Ayer, en cambio, el tiempo que estuve en San Jorge estudiando se me hizo eterno. Dice Joaquín Sabina en una de sus canciones que “al lugar donde has sido feliz no debieras tratar de volver”. Yo quise hacerme la valiente, y sentí un choque de emociones. Me senté en las escaleras, apoyando mi espalda en la pared de la Preciosa Sangre, eché la vista dos años atrás y me hice un autoanálisis de los vuelcos que había dado mi vida. Eran las 14:30 y no había nadie, podía emocionarme y derramar alguna lágrima tranquila.
Llegó el momento de ponerse a estudiar. Cogí los apuntes y como por arte de magia, empezaron a aparecer turistas. Yo estaba allí intentando aprenderme los fundamentos neurológicos del lenguaje y mi mente se iba a las conversaciones ajenas, mucho más entretenidas. Primero llegó un grupo de jóvenes con sus hormonas revolucionadas, tendrían unos 15 años, y con la juerga que tenían montada me desconcentraban.

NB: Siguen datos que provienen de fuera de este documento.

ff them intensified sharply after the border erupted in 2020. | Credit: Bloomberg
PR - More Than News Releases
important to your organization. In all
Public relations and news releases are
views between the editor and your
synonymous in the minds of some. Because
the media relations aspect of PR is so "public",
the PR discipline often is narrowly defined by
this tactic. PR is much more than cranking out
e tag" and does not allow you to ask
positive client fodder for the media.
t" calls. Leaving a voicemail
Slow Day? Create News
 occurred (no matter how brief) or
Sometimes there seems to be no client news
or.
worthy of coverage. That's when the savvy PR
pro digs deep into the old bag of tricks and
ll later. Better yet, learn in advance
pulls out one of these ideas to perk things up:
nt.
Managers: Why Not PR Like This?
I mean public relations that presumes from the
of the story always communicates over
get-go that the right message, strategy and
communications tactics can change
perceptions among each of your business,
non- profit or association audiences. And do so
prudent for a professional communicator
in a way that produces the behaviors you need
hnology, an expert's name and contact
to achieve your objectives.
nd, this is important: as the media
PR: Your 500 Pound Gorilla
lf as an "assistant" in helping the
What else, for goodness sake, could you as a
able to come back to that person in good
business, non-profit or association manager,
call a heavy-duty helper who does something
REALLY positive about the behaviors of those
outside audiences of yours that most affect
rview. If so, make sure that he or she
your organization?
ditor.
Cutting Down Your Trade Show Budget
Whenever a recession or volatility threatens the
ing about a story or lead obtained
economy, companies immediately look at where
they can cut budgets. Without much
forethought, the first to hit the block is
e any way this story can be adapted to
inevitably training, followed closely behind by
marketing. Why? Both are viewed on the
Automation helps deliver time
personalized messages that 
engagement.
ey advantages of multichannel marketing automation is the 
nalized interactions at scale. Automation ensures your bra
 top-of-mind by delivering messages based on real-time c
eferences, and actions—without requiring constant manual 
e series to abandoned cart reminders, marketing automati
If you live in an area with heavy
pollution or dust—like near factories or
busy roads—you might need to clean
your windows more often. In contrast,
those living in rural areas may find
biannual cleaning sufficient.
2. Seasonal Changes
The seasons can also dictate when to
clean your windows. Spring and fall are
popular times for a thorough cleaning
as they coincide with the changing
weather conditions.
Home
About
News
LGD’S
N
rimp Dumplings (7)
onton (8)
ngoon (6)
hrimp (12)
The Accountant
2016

Me llamó mucho la atención que todos los grupos de turistas que iban llegando, se quejaban de que estuviera cerrada la Iglesia de San Francisco Javier, que me enteré ayer precisamente que se llamaba así. Hasta las 17:00 que abrían, unos aprovechaban para sentarse a fumar un cigarrillo, otros para hacer fotos al grito de “cierra la boca que solo te salen piños”. Yo no podía evitar reírme.
Me sentía como si fuese una ermitaña, sentada en un rinconcito, junto a la Iglesia, con los turistas observando con curiosidad mis apuntes, como preguntándose: “¿Y quién es esta?
De pronto, llegaba una pareja y la chica muy emocionada decía: “Aquí es donde se casó mi hermano, en este mismo escalón estuve yo sentada” y a partir de ahí recreaba toda una parte de su vida. Yo intentaba luchar con todas mis fuerzas por mostrarle interés a las bases filogenéticas y ontogenéticas del lenguaje, pero entre las teorías de Hockett y Darwin y la vida de una desconocida que prometía mucho, me quedaba con la segunda alternativa.
Yo esperaba tener una tarde tranquila, las que recordaba de dos años atrás cuando hacía tiempo hasta las clases de latín, lo habían sido. También es verdad que no era verano y a las 16:00 de la tarde no había casi nadie. Lo peor de todo llegó cuando se puso en funcionamiento la maquinaria de una obra, llegó un grupo grande de italianos que hablaban de Galileo Galilei, yo intentaba averiguar qué relación tenía con Cáceres, y entre el ruido de un lado y los comentarios de otros, para estudiar aquello era un infierno.
A los turistas españoles, la mayoría eran vascos, les impresionaban sobre todo los nombres de las calles. Alguno ironizaba: “Calle Cuesta de la Compañía, si por cuestas no será”. Me sentía identificada porque no hay persona que odie más las cuestas que yo, que cuando grababa con Alonso le hacía dar mil vueltas por evitar subir las más empinadas.
A las 17:00 abrieron la Preciosa Sangre. Los turistas que esperaban entraron y recuperé por fin la tranquilidad. Estuve media hora muy tranquila, hasta que una señora empezó a quejarse de que le quisieran cobrar 1€ por entrar. Unas amigas tuvieron que llevársela. No fueron las únicas que no entraron en la iglesia por no pagar.
Antes de irme, me fijé en una pareja joven que había estado sentada haciéndose fotos, besándose, abrazándose, casi toda la tarde. Apenas había notado su presencia. Ojalá todos hubieran sido tan silenciosos, al menos hubiera terminado el primer tema. No vuelvo a innovar.